[Task details] Please repeat the listing exactly, with every line intact.

[Records for this task]
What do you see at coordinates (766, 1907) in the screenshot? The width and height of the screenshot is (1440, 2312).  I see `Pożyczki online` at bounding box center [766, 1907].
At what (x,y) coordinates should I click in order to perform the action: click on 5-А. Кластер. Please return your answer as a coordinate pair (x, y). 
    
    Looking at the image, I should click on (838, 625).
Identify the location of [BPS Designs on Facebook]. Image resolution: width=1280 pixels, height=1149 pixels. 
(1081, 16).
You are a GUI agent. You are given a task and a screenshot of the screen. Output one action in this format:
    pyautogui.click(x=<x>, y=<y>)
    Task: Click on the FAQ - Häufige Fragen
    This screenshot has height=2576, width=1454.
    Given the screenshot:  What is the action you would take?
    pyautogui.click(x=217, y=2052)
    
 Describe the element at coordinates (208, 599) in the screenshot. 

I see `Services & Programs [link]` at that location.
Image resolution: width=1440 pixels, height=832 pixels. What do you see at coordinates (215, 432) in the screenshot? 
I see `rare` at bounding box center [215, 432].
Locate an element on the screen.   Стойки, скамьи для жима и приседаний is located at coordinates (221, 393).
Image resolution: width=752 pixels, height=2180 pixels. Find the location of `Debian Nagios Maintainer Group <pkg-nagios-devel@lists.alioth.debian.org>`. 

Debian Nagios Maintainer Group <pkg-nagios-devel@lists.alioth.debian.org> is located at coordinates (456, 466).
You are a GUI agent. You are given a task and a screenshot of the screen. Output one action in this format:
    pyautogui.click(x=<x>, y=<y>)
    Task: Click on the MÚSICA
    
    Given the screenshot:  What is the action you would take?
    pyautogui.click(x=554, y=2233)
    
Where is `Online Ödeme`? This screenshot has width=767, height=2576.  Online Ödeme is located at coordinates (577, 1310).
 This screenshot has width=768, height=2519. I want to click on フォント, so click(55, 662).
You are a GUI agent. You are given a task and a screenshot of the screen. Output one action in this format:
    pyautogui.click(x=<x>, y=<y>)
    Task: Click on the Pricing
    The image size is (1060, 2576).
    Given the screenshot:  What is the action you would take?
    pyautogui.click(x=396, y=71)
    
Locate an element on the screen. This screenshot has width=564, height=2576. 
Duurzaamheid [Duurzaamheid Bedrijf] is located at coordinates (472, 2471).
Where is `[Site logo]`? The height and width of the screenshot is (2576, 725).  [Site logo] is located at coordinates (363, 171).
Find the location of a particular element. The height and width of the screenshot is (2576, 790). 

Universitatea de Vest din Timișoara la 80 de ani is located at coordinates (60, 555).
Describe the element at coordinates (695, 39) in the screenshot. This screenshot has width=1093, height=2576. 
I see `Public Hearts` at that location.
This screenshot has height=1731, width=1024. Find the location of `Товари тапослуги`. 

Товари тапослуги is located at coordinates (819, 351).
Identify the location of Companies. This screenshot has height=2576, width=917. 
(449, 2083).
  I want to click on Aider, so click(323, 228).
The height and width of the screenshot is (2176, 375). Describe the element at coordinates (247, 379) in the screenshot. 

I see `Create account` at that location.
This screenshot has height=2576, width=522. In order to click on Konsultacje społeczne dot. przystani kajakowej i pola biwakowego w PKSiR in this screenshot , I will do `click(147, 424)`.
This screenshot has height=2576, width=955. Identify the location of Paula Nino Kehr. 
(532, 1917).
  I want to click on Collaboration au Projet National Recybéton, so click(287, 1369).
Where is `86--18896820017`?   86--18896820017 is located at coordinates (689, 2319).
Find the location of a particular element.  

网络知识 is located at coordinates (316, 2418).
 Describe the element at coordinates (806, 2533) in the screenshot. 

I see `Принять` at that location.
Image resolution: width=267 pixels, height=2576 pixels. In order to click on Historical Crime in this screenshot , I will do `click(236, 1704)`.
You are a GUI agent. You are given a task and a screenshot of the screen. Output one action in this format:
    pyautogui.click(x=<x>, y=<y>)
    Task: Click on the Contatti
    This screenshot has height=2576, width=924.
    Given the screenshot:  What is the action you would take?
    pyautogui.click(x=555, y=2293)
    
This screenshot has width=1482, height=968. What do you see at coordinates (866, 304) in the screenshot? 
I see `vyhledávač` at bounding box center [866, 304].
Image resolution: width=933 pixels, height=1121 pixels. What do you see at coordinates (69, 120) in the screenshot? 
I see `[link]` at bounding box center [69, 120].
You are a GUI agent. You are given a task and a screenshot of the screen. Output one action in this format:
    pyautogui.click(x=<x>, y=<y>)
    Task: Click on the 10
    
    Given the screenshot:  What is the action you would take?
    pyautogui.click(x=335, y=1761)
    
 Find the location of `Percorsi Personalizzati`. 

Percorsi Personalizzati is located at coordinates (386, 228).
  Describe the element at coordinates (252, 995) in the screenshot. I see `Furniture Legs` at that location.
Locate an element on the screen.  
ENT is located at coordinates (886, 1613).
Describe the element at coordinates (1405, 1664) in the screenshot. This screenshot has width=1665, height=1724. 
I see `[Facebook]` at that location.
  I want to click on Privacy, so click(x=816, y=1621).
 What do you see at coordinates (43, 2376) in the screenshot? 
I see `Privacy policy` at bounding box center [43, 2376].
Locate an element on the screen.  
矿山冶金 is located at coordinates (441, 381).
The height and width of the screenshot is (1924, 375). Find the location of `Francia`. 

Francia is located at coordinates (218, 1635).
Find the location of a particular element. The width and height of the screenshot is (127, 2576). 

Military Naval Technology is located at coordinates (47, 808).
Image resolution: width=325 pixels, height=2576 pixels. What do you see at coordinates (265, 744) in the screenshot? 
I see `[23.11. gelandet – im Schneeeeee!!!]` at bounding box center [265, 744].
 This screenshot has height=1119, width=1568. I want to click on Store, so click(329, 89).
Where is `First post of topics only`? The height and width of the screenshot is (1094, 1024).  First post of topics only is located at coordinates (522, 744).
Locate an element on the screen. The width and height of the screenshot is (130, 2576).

[Written response]
What do you see at coordinates (766, 1907) in the screenshot? The width and height of the screenshot is (1440, 2312).  I see `Pożyczki online` at bounding box center [766, 1907].
At what (x,y) coordinates should I click in order to perform the action: click on 5-А. Кластер. Please return your answer as a coordinate pair (x, y). 
    
    Looking at the image, I should click on (838, 625).
Identify the location of [BPS Designs on Facebook]. Image resolution: width=1280 pixels, height=1149 pixels. 
(1081, 16).
You are a GUI agent. You are given a task and a screenshot of the screen. Output one action in this format:
    pyautogui.click(x=<x>, y=<y>)
    Task: Click on the FAQ - Häufige Fragen
    This screenshot has height=2576, width=1454.
    Given the screenshot:  What is the action you would take?
    pyautogui.click(x=217, y=2052)
    
 Describe the element at coordinates (208, 599) in the screenshot. 

I see `Services & Programs [link]` at that location.
Image resolution: width=1440 pixels, height=832 pixels. What do you see at coordinates (215, 432) in the screenshot? 
I see `rare` at bounding box center [215, 432].
Locate an element on the screen.   Стойки, скамьи для жима и приседаний is located at coordinates (221, 393).
Image resolution: width=752 pixels, height=2180 pixels. Find the location of `Debian Nagios Maintainer Group <pkg-nagios-devel@lists.alioth.debian.org>`. 

Debian Nagios Maintainer Group <pkg-nagios-devel@lists.alioth.debian.org> is located at coordinates (456, 466).
You are a GUI agent. You are given a task and a screenshot of the screen. Output one action in this format:
    pyautogui.click(x=<x>, y=<y>)
    Task: Click on the MÚSICA
    
    Given the screenshot:  What is the action you would take?
    pyautogui.click(x=554, y=2233)
    
Where is `Online Ödeme`? This screenshot has width=767, height=2576.  Online Ödeme is located at coordinates (577, 1310).
 This screenshot has width=768, height=2519. I want to click on フォント, so click(55, 662).
You are a GUI agent. You are given a task and a screenshot of the screen. Output one action in this format:
    pyautogui.click(x=<x>, y=<y>)
    Task: Click on the Pricing
    The image size is (1060, 2576).
    Given the screenshot:  What is the action you would take?
    pyautogui.click(x=396, y=71)
    
Locate an element on the screen. This screenshot has width=564, height=2576. 
Duurzaamheid [Duurzaamheid Bedrijf] is located at coordinates (472, 2471).
Where is `[Site logo]`? The height and width of the screenshot is (2576, 725).  [Site logo] is located at coordinates (363, 171).
Find the location of a particular element. The height and width of the screenshot is (2576, 790). 

Universitatea de Vest din Timișoara la 80 de ani is located at coordinates (60, 555).
Describe the element at coordinates (695, 39) in the screenshot. This screenshot has width=1093, height=2576. 
I see `Public Hearts` at that location.
This screenshot has height=1731, width=1024. Find the location of `Товари тапослуги`. 

Товари тапослуги is located at coordinates (819, 351).
Identify the location of Companies. This screenshot has height=2576, width=917. 
(449, 2083).
  I want to click on Aider, so click(323, 228).
The height and width of the screenshot is (2176, 375). Describe the element at coordinates (247, 379) in the screenshot. 

I see `Create account` at that location.
This screenshot has height=2576, width=522. In order to click on Konsultacje społeczne dot. przystani kajakowej i pola biwakowego w PKSiR in this screenshot , I will do `click(147, 424)`.
This screenshot has height=2576, width=955. Identify the location of Paula Nino Kehr. 
(532, 1917).
  I want to click on Collaboration au Projet National Recybéton, so click(287, 1369).
Where is `86--18896820017`?   86--18896820017 is located at coordinates (689, 2319).
Find the location of a particular element.  

网络知识 is located at coordinates (316, 2418).
 Describe the element at coordinates (806, 2533) in the screenshot. 

I see `Принять` at that location.
Image resolution: width=267 pixels, height=2576 pixels. In order to click on Historical Crime in this screenshot , I will do `click(236, 1704)`.
You are a GUI agent. You are given a task and a screenshot of the screen. Output one action in this format:
    pyautogui.click(x=<x>, y=<y>)
    Task: Click on the Contatti
    This screenshot has height=2576, width=924.
    Given the screenshot:  What is the action you would take?
    pyautogui.click(x=555, y=2293)
    
This screenshot has width=1482, height=968. What do you see at coordinates (866, 304) in the screenshot? 
I see `vyhledávač` at bounding box center [866, 304].
Image resolution: width=933 pixels, height=1121 pixels. What do you see at coordinates (69, 120) in the screenshot? 
I see `[link]` at bounding box center [69, 120].
You are a GUI agent. You are given a task and a screenshot of the screen. Output one action in this format:
    pyautogui.click(x=<x>, y=<y>)
    Task: Click on the 10
    
    Given the screenshot:  What is the action you would take?
    pyautogui.click(x=335, y=1761)
    
 Find the location of `Percorsi Personalizzati`. 

Percorsi Personalizzati is located at coordinates (386, 228).
  Describe the element at coordinates (252, 995) in the screenshot. I see `Furniture Legs` at that location.
Locate an element on the screen.  
ENT is located at coordinates (886, 1613).
Describe the element at coordinates (1405, 1664) in the screenshot. This screenshot has width=1665, height=1724. 
I see `[Facebook]` at that location.
  I want to click on Privacy, so click(x=816, y=1621).
 What do you see at coordinates (43, 2376) in the screenshot? 
I see `Privacy policy` at bounding box center [43, 2376].
Locate an element on the screen.  
矿山冶金 is located at coordinates (441, 381).
The height and width of the screenshot is (1924, 375). Find the location of `Francia`. 

Francia is located at coordinates (218, 1635).
Find the location of a particular element. The width and height of the screenshot is (127, 2576). 

Military Naval Technology is located at coordinates (47, 808).
Image resolution: width=325 pixels, height=2576 pixels. What do you see at coordinates (265, 744) in the screenshot? 
I see `[23.11. gelandet – im Schneeeeee!!!]` at bounding box center [265, 744].
 This screenshot has height=1119, width=1568. I want to click on Store, so click(329, 89).
Where is `First post of topics only`? The height and width of the screenshot is (1094, 1024).  First post of topics only is located at coordinates (522, 744).
Locate an element on the screen. The width and height of the screenshot is (130, 2576).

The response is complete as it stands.